Our Federal work is a small part of our revenues and if we increase our security budget that much our other businesses will be less competitive. Plus, we know there are only about four other companies who could supply these parts to the prime contractor, and two are foreign companies. Good luck spinning up a new subcontractor. Didn’t you see the testimony by Ellen Lord?”
I certainly had. It was pretty dire:
Testifying before the Senate Armed Service Committee, Ellen Lord, who served as the Defense Department’s top acquisition official, said Stingers cannot be replaced “within the next couple of years” because its production line has been shut down. Even simple items, such as diodes, used to regulate voltage for these systems could be difficult to obtain.
“Even with Javelin, we are probably five years” away from replenishing that stock despite its manufacturing line remaining open, she added….
On the overall health of the industrial base, Lord reminded the committee that “it is a choice for a company to do business with DoD,” whether it is large or small, a start-up or an investment group with all the government’s rules, regulations, policies and laws covering how it does business.
But what is most critically important to those businesses now is the impact of inflation on contracts. Lord said there needs to be “equitable adjustment … to the ’22 budget right now” by Congress.USNI News
I saw his point. With the defense industrial base being stressed by inflation and supply chain pressures, new, expensive regulations do not help at all. It is regulatory capture. I had previously written essentially the same thoughts.

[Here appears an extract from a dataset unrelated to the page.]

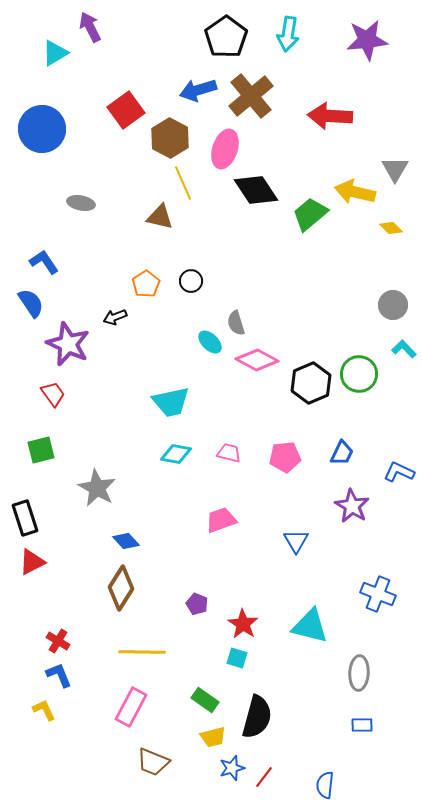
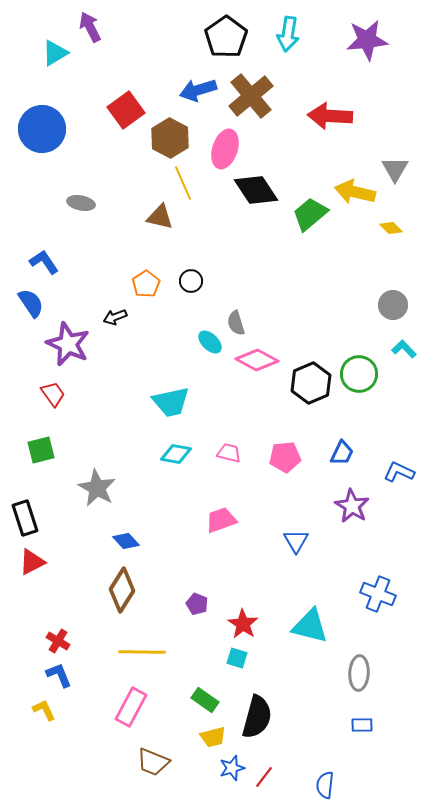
brown diamond at (121, 588): moved 1 px right, 2 px down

He continued, “Look, we want to supply these parts to the DoD. They are needed. But there are multiple issues we as a company need to consider. Yes, ransomware is a threat. But there are others. Our assembly lines could go down due to lack of parts from our supply chain, workers quitting or striking due to low pay, a fire or natural disaster, and a bunch of other issues. You security guys think the world rotates around your security checklists, but it doesn’t.

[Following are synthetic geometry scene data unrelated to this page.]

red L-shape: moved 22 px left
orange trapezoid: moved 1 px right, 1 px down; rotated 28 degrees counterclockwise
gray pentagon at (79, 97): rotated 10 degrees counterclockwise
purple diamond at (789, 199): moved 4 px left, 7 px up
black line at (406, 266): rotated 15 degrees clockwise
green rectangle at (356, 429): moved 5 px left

My head was spinning. I said, “You make a lot of sense, but the CMMC train is running. How do you stop a steaming locomotive?”
“The boss told me he would call our senators and get this CMMC thing worked out, whatever that means. He said other CEOs were saying the same things. Said that’s why we pay our congressmen – to fix things like this. So, let’s see how things shake out. Do you really think some egghead in DoD is going to pull the trigger on CMMC and break the already fragile defense supply chain? It would blow out the Defense Industrial Base. The Last Supper multiplied by ten-thousand. Not gonna happen. As I said, CMMC 2.0 is dead, they just don’t know it yet. It will be resurrected in some streamlined form. We’ll just wait and see.”
I put my laptop away and tried look at the bright side. “Well, I guess we won’t be working together after all, which will at least save me a lot of aggravation.”
He smiled and said, “Yeah, I was going to make your life miserable. Well, how about I buy you a power lunch? We’ll ride together in my Ferrari. I can tell you about the security companies I have been shorting.”
I had forgotten he held court at his private booth at Durant’s, where he fancied himself a Mafia boss as security vendors lined up to kiss his ring. Ah, the pampered life of a CISO.